EXERCISE OBJECTIVE: Beginning with the line that holds "Fresh cucumber and tomato salad" in the data below, give again every line through the one that holds "6), Palazzo Malcanton", exactly as written.

------ RECORD SET ------

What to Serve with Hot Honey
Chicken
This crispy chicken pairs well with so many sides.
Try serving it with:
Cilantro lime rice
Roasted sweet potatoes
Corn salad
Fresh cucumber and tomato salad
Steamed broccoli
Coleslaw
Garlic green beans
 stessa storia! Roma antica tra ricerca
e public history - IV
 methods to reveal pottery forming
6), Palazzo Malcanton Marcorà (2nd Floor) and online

------
------ RECORD SET ------

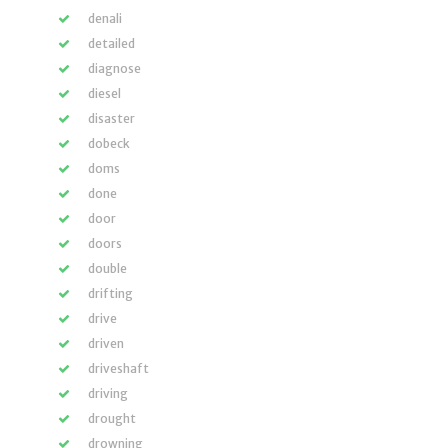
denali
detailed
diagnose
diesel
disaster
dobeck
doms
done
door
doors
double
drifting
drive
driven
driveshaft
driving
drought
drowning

------
------ RECORD SET ------

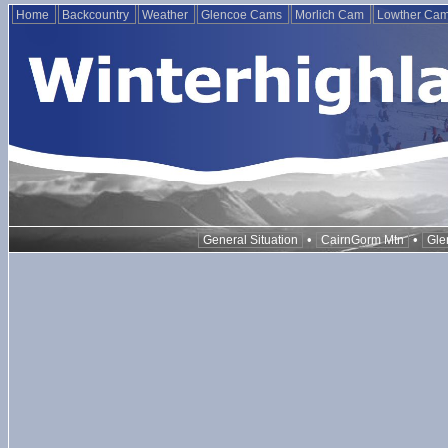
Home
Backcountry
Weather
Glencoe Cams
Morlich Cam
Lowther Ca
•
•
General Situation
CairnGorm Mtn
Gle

------

ANSWER SPACE:
Fresh cucumber and tomato salad
Steamed broccoli
Coleslaw
Garlic green beans
 stessa storia! Roma antica tra ricerca
e public history - IV
 methods to reveal pottery forming
6), Palazzo Malcanton Marcorà (2nd Floor) and online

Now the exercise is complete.